Imagine an apple floating in front of you. Now see if you can rotate it around in your mind. Look at it from the top, bottom – does it have any blemishes? How clearly can you see it?

Some people see the apple perfectly, like watching a movie, while others have a very poor wavering image. Although it might be hard to believe, a small proportion of otherwise healthy people report having no visual experience at all. In other words, their minds are completely blind – no matter how hard they try they don’t seem to see the apple.

In fact, such individuals are often startled to find that people are not speaking in metaphors when they say, “I picture it in my mind’s eye.” This phenomenon of mind blindness has only recently been given a proper name – congenital aphantasia.

Year after year, people with a different life experience than me were presumptuous. “Oh, you just aren’t trying hard enough.” “Oh, you are just trying too hard.” I don’t recall even 1 out of the thousands of Buddhists I’ve met consider the fact that people may be very different.

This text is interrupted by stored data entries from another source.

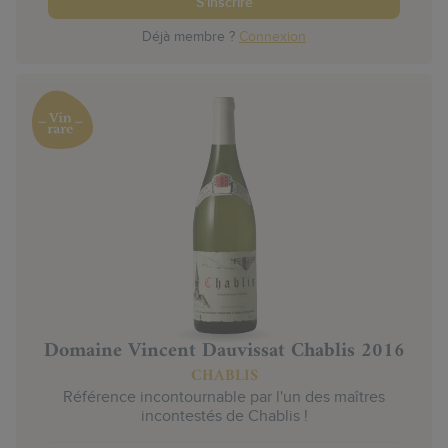
S'inscrire
Déjà membre ?
Connexion
Domaine Vincent Dauvissat Chablis 2016
CHABLIS
Référence incontournable par l'un des maîtres
incontestés de Chablis !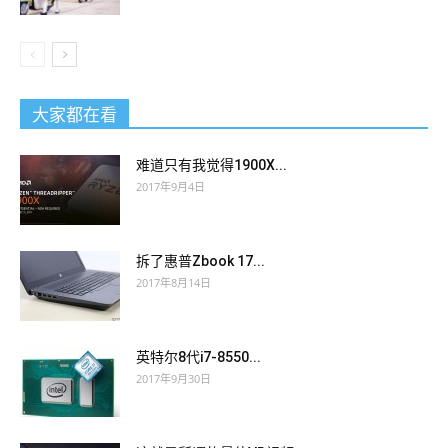
大家都在看
难道只有我觉得1900X...
2017年9月4日
拆了惠普Zbook 17...
2017年8月14日
英特尔8代i7-8550...
2017年9月30日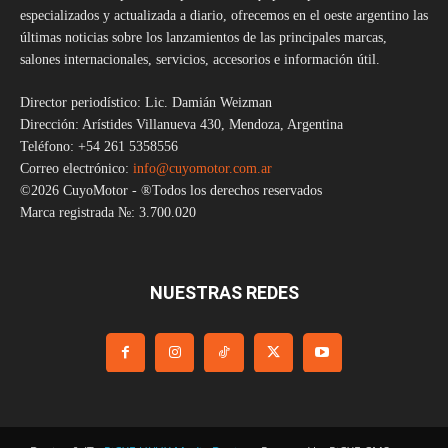
especializados y actualizada a diario, ofrecemos en el oeste argentino las
últimas noticias sobre los lanzamientos de las principales marcas,
salones internacionales, servicios, accesorios e información útil.
Director periodístico: Lic. Damián Weizman
Dirección: Arístides Villanueva 430, Mendoza, Argentina
Teléfono: +54 261 5358556
Correo electrónico:
info@cuyomotor.com.ar
©2026 CuyoMotor - ®Todos los derechos reservados
Marca registrada №: 3.700.020
NUESTRAS REDES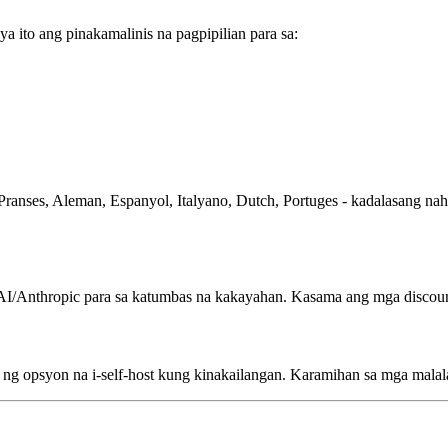
a ito ang pinakamalinis na pagpipilian para sa:
anses, Aleman, Espanyol, Italyano, Dutch, Portuges - kadalasang na
AI/Anthropic para sa katumbas na kakayahan. Kasama ang mga discoun
ng opsyon na i-self-host kung kinakailangan. Karamihan sa mga malalak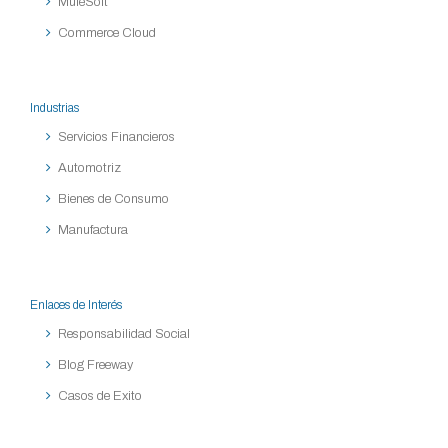
MuleSoft
Commerce Cloud
Industrias
Servicios Financieros
Automotriz
Bienes de Consumo
Manufactura
Enlaces de Interés
Responsabilidad Social
Blog Freeway
Casos de Exito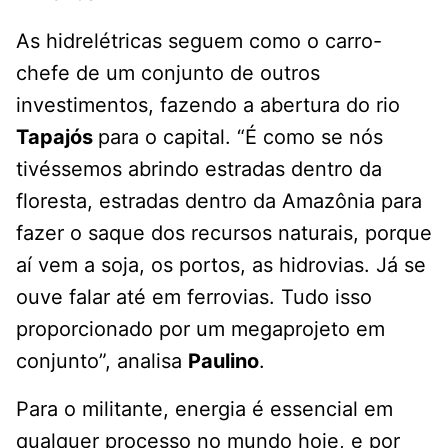
As hidrelétricas seguem como o carro-
chefe de um conjunto de outros
investimentos, fazendo a abertura do rio
Tapajós
para o capital. “É como se nós
tivéssemos abrindo estradas dentro da
floresta, estradas dentro da Amazônia para
fazer o saque dos recursos naturais, porque
aí vem a soja, os portos, as hidrovias. Já se
ouve falar até em ferrovias. Tudo isso
proporcionado por um megaprojeto em
conjunto”, analisa
Paulino
.
Para o militante, energia é essencial em
qualquer processo no mundo hoje, e por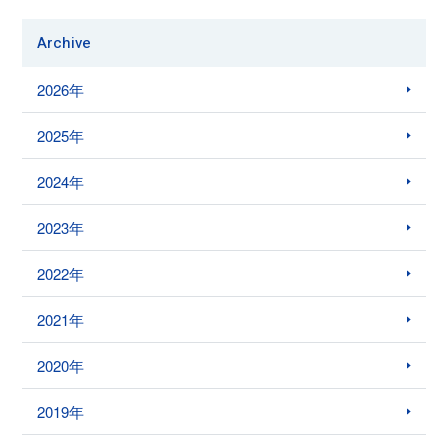
Archive
2026年
2025年
2024年
2023年
2022年
2021年
2020年
2019年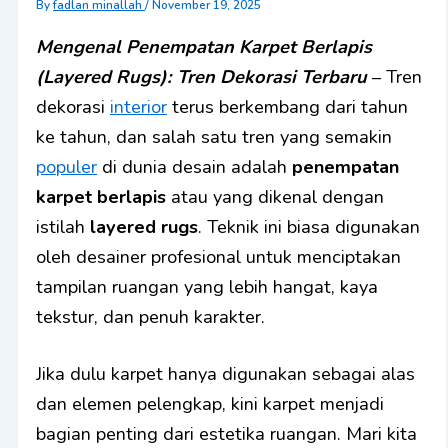
By
fadlan minallah
/
November 19, 2025
Mengenal Penempatan Karpet Berlapis
(Layered Rugs): Tren Dekorasi Terbaru
– Tren
dekorasi
interior
terus berkembang dari tahun
ke tahun, dan salah satu tren yang semakin
populer
di dunia desain adalah
penempatan
karpet berlapis
atau yang dikenal dengan
istilah
layered rugs
. Teknik ini biasa digunakan
oleh desainer profesional untuk menciptakan
tampilan ruangan yang lebih hangat, kaya
tekstur, dan penuh karakter.
Jika dulu karpet hanya digunakan sebagai alas
dan elemen pelengkap, kini karpet menjadi
bagian penting dari estetika ruangan. Mari kita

Peoples brains are very different. Much of the differences rest on PHYSICAL brain differences, and much of those physical differences are congenital; gene based.

We don’t all see the same world. We have no idea if we see the same color red; it’s not a safe assumption.

Even though I can’t visualize while awake, I have had thousands of extremely lucid dreams; more lucid even than wakeful life. In twilight sleep I can play with visualization. My mind has a switch that tries to make me not see ghosts. It keeps dream reality segregated.

As a teenager I did LSD and tried to hack my brain. I wanted to see auras. After an hour of hard focus while on LSD I lit up in amazement when I did see a flame around my finger. The next day I also could, with much focus, see auras. For the next few months I meditated with diligence on this. After some success I decided that this was the road to madness. Better to let my open eyed visualization skills rest separate within lucid dreams.